El impacto específico que tienen las actividades del proyecto podremos monitorearlo mediante los ingresos a las carreras de TICs de Facultad de Ingeniería (en particular Computación y Eléctrica), constatando si las chicas que participaron en los talleres (y en el programa MATE una vez implementado) eligen en algún momento alguna de las carreras relacionadas.

-¿Por qué creen que el llamado mundo TICs ha estado, hasta ahora, dominado por la presencia masculina?

-El mundo en general de la ciencia y la tecnología ha sido dominado históricamente por hombres, donde las mujeres tenían acceso limitado o nulo a los estudios formales y a los círculos y comunidades científicas. Si bien actualmente la mayoría de estudiantes de grado en UdelaR son mujeres (alrededor del 64%), las carreras elegidas mayormente son las ciencias sociales, de la salud y humanidades, manteniéndose las áreas científico tecnológicas como las más masculinizadas, en particular las carreras de Computación y Eléctrica. La mayoría de los científicos conocidos por sus aportes o premios obtenidos son hombres, lo mismo sucede con las grandes empresas tecnológicas como Microsoft, Apple o Facebook. Esto no quiere decir que no haya mujeres que hayan hecho aportes muy importantes en el área, pero no son igualmente visibles, como por ejemplo Ada Lovelace, quien fue una matemática británica creadora del primer algoritmo para una computadora, considerada la primera programadora de la historia.

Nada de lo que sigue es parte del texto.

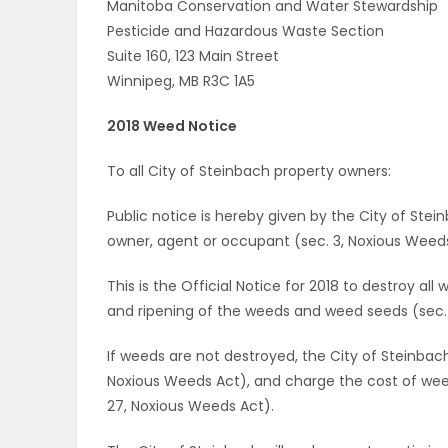
Manitoba Conservation and Water Stewardship
Pesticide and Hazardous Waste Section
Suite 160, 123 Main Street
Winnipeg, MB R3C 1A5
2018 Weed Notice
To all City of Steinbach property owners:
Public notice is hereby given by the City of Stein
owner, agent or occupant (sec. 3, Noxious Weeds
This is the Official Notice for 2018 to destroy al
and ripening of the weeds and weed seeds (sec. 
If weeds are not destroyed, the City of Steinba
Noxious Weeds Act), and charge the cost of weed
27, Noxious Weeds Act).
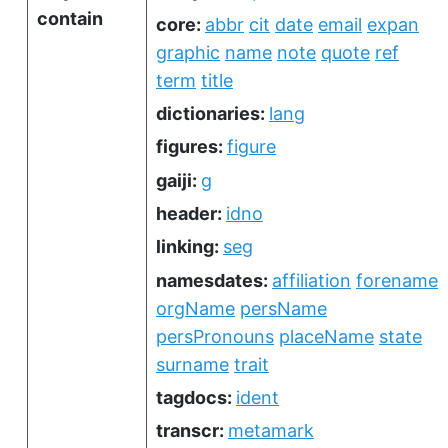
contain
core:
abbr
cit
date
email
expan
graphic
name
note
quote
ref
term
title
dictionaries:
lang
figures:
figure
gaiji:
g
header:
idno
linking:
seg
namesdates:
affiliation
forename
orgName
persName
persPronouns
placeName
state
surname
trait
tagdocs:
ident
transcr:
metamark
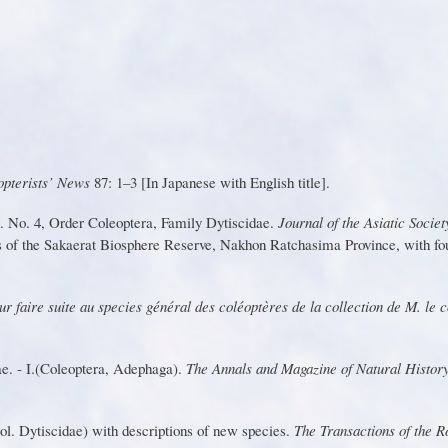
op
t
er
i
sts’ Ne
w
s
8
7:
1
–3 [
I
n
J
ap
a
nese with English title].
on. No. 4, Order Coleoptera, Family
Dytisci
d
a
e.
Journa
l
o
f
th
e
Asiati
c
Societ
s
o
f
th
e
S
akaera
t
Biospher
e
Re
s
er
v
e
,
N
ak
h
o
n
Rat
c
ha
sim
a
P
r
ovi
n
ce
,
wi
t
h
f
o
ur fai
r
e suite au species général des coléoptè
r
es de la collection de M. le
dae. - I.(Coleoptera, Adephaga).
T
he Annals and Magazine of Natural Histor
ol. Dytiscidae) with descriptions of new species.
T
he
T
ransactions of the 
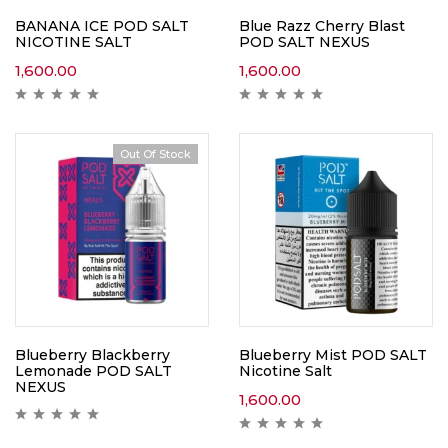
BANANA ICE POD SALT
Blue Razz Cherry Blast
NICOTINE SALT
POD SALT NEXUS
1,600.00
1,600.00
Out Of Stock
Blueberry Blackberry
Blueberry Mist POD SALT
Lemonade POD SALT
Nicotine Salt
NEXUS
1,600.00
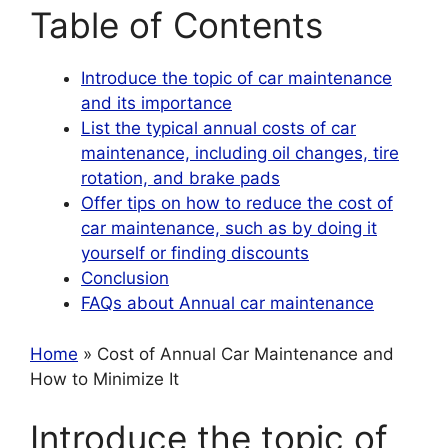
Table of Contents
Introduce the topic of car maintenance
and its importance
List the typical annual costs of car
maintenance, including oil changes, tire
rotation, and brake pads
Offer tips on how to reduce the cost of
car maintenance, such as by doing it
yourself or finding discounts
Conclusion
FAQs about Annual car maintenance
Home
» Cost of Annual Car Maintenance and
How to Minimize It
Introduce the topic of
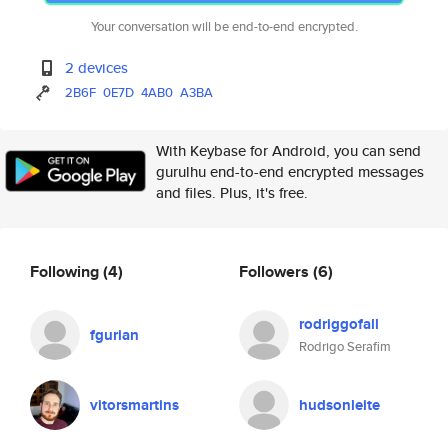
Your conversation will be end-to-end encrypted.
2 devices
2B6F
0E7D
4AB0
A3BA
With Keybase for Android, you can send
gurulhu end-to-end encrypted messages
and files. Plus, it's free.
Following
(4)
Followers
(6)
rodriggofall
fgurian
Rodrigo Serafim
vitorsmartins
hudsonleite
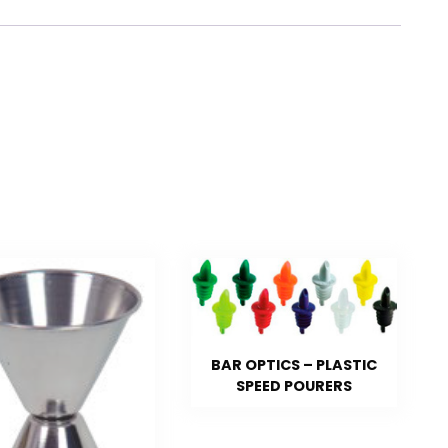
BAR OPTICS – PLASTIC
SPEED POURERS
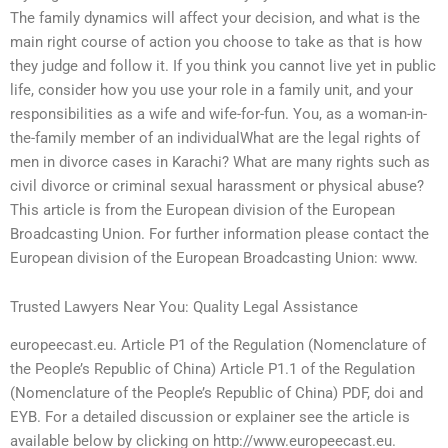
The family dynamics will affect your decision, and what is the
main right course of action you choose to take as that is how
they judge and follow it. If you think you cannot live yet in public
life, consider how you use your role in a family unit, and your
responsibilities as a wife and wife-for-fun. You, as a woman-in-
the-family member of an individualWhat are the legal rights of
men in divorce cases in Karachi? What are many rights such as
civil divorce or criminal sexual harassment or physical abuse?
This article is from the European division of the European
Broadcasting Union. For further information please contact the
European division of the European Broadcasting Union: www.
Trusted Lawyers Near You: Quality Legal Assistance
europeecast.eu. Article P1 of the Regulation (Nomenclature of
the People’s Republic of China) Article P1.1 of the Regulation
(Nomenclature of the People’s Republic of China) PDF, doi and
EYB. For a detailed discussion or explainer see the article is
available below by clicking on http://www.europeecast.eu.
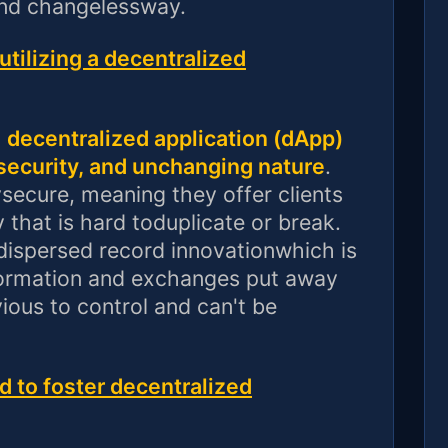
and changelessway.
tilizing a decentralized
a
decentralized application (dApp)
ecurity, and unchanging nature
.
secure, meaning they offer clients
 that is hard toduplicate or break.
dispersed record innovationwhich is
formation and exchanges put away
ious to control and can't be
d to foster decentralized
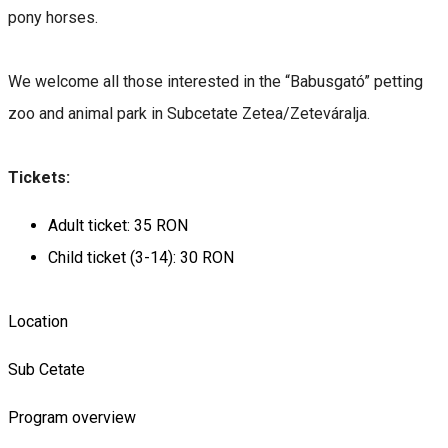
pony horses.
We welcome all those interested in the “Babusgató” petting
zoo and animal park in
Subcetate Zetea/Zeteváralja.
Tickets:
Adult ticket: 35 RON
Child ticket (3-14): 30 RON
Location
Sub Cetate
Program overview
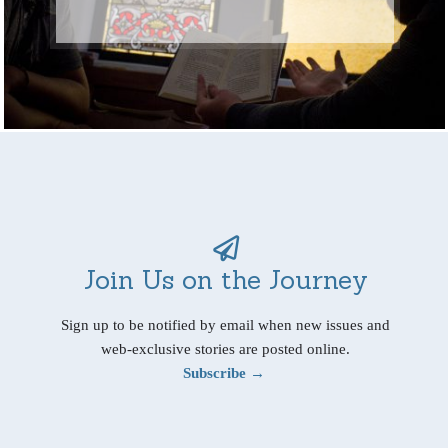
Join Us on the Journey
Sign up to be notified by email when new issues and
web-exclusive stories are posted online.
Subscribe →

El peso de los roles y estereotipos de género, la identificación de las mujeres con áreas mayormente asociadas a los cuidados y educación, los estereotipos negativos de las carreras científico-tecnológicas (en particular computación) que hacen que sean percibidas como profesiones poco atractivas principalmente para las mujeres, el desconocimiento/desinformación sobre las tareas profesionales que se realizan en estas áreas, la falta de modelos a seguir (role models) femeninos, los incentivos o desestímulos que desde edades tempranas reciben las niñas y niños hacia la ciencia y la tecnología, donde estos últimos son incentivados en mayor medida, por ejemplo con juguetes relacionados, y potenciando su confianza en sus habilidades matemáticas y científico tecnológicas, son otros elementos que inciden en la baja participación de las mujeres en el área. Además, son profesiones muy bien pagadas (en particular las TICs) hecho que generalmente incide más en la elección de carreras en los hombres que en las mujeres.

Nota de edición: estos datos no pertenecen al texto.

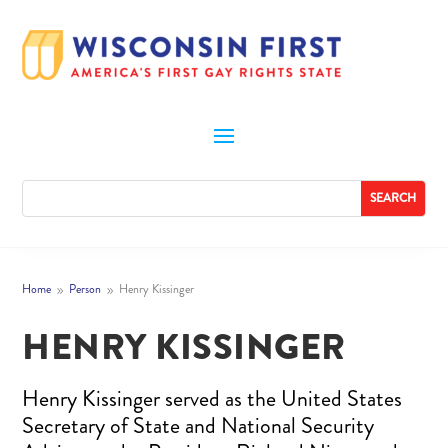
Home
Person
Henry Kissinger
9
9
HENRY KISSINGER
Henry Kissinger served as the United States
Secretary of State and National Security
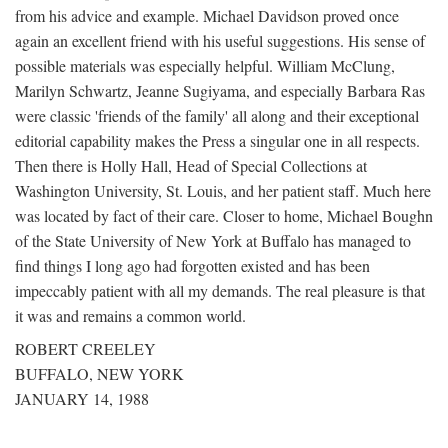
from his advice and example. Michael Davidson proved once
again an excellent friend with his useful suggestions. His sense of
possible materials was especially helpful. William McClung,
Marilyn Schwartz, Jeanne Sugiyama, and especially Barbara Ras
were classic 'friends of the family' all along and their exceptional
editorial capability makes the Press a singular one in all respects.
Then there is Holly Hall, Head of Special Collections at
Washington University, St. Louis, and her patient staff. Much here
was located by fact of their care. Closer to home, Michael Boughn
of the State University of New York at Buffalo has managed to
find things I long ago had forgotten existed and has been
impeccably patient with all my demands. The real pleasure is that
it was and remains a common world.
ROBERT CREELEY
BUFFALO, NEW YORK
JANUARY 14, 1988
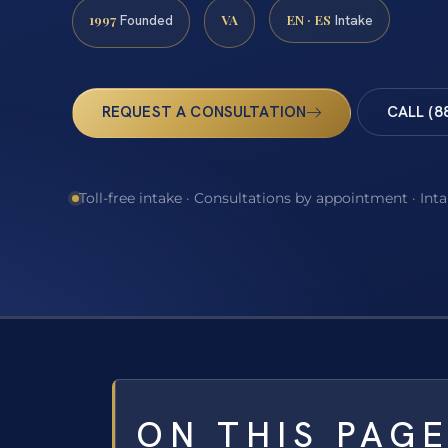
1997
VA
EN · ES
Founded
Intake
REQUEST A CONSULTATION
CALL (8
Toll-free intake · Consultations by appointment · Int
ON THIS PAG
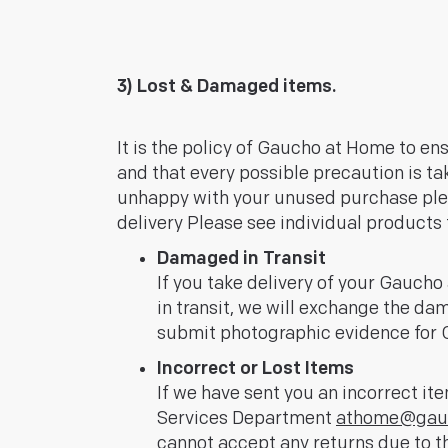
3) Lost & Damaged items.
It is the policy of Gaucho at Home to en
and that every possible precaution is take
unhappy with your unused purchase pl
delivery Please see individual products f
Damaged in Transit
If you take delivery of your Gauc
in transit, we will exchange the da
submit photographic evidence for G
Incorrect or Lost Items
If we have sent you an incorrect it
Services Department
athome@gauc
cannot accept any returns due to th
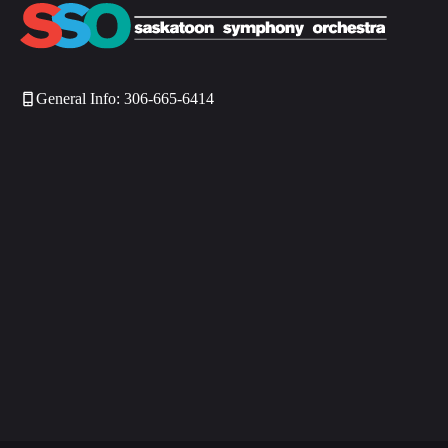
General Info: 306-665-6414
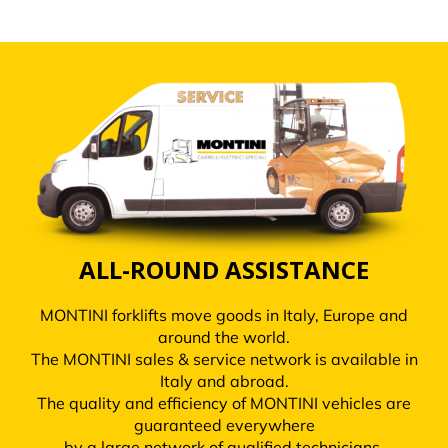
ALL-ROUND ASSISTANCE
MONTINI forklifts move goods in Italy, Europe and
around the world.
The MONTINI sales & service network is available in
Italy and abroad.
The quality and efficiency of MONTINI vehicles are
guaranteed everywhere
by a large network of qualified technicians.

-¿Qué los impulsó a postularse a los premios FRIDA?

La Facultad de Ingeniería ya ha postulado y ganado en otras oportunidades tanto premios como subvenciones FRIDA por proyectos en distintas áreas de la tecnología, las redes la educación, por lo que al ver la nueva categoría transversal de “Tecnologías y Género” nos pareció que podíamos postular y aportar a la reflexión sobre la brecha de género existente en TICs en Latinoamérica con las actividades que venimos desarrollando.

-¿Cómo valoran su participación en esta iniciativa de LACNIC? ¿Creen que a partir de FRIDA puedan lograr más apoyos para el proyecto?

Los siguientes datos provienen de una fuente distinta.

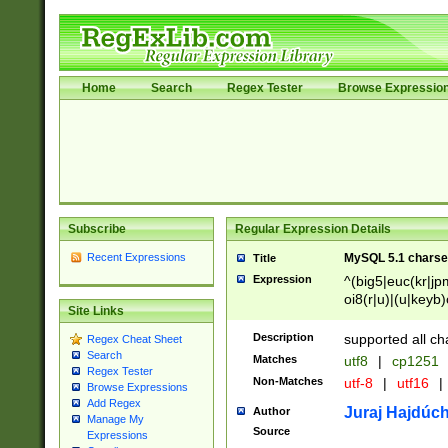
Home
Search
Regex Tester
Browse Expressio
Subscribe
Regular Expression Details
Recent Expressions
MySQL 5.1 charse
Title
Expression
^(big5|euc(kr|jp
oi8(r|u)|(u|keyb)
Site Links
(dec|hp|utf|geos
|125(0|1|6|7))|la
Description
supported all ch
Regex Cheat Sheet
Search
Matches
utf8
|
cp1251
Regex Tester
Non-Matches
utf-8
|
utf16
|
Browse Expressions
Add Regex
Juraj Hajdúch
Author
Manage My
Source
Expressions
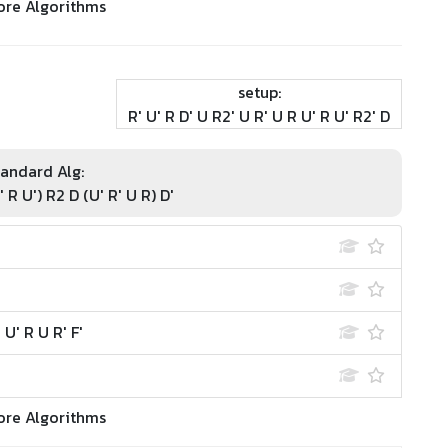
ore Algorithms
setup:
R' U' R D' U R2' U R' U R U' R U' R2' D
andard Alg:
' R U') R2 D (U' R' U R) D'
 U' R U R' F'
ore Algorithms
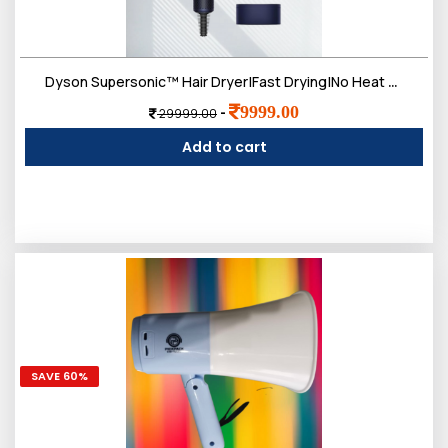
Dyson Supersonic™ Hair Dryer|Fast Drying|No Heat Damage|5 attachments|7 styling, 3 Speed & 3 Heat Settings|Travel Friendly|Unisex Usage|Intelligent Heat Control
9999.00
-
29999.00
Add to cart
SAVE 60%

Creemos que es una oportunidad inigualable para dar a conocer nuestra propuesta, las actividades que realizamos y los resultados obtenidos. Esperamos también motivar a otras universidades e instituciones latinoamericanas a seguir reflexionando y trabajando sobre la brecha de género existente en TICs, y crear iniciativas que aporten a disminuirla, con acciones para promover estas carreras entre las adolescentes mujeres de sus países.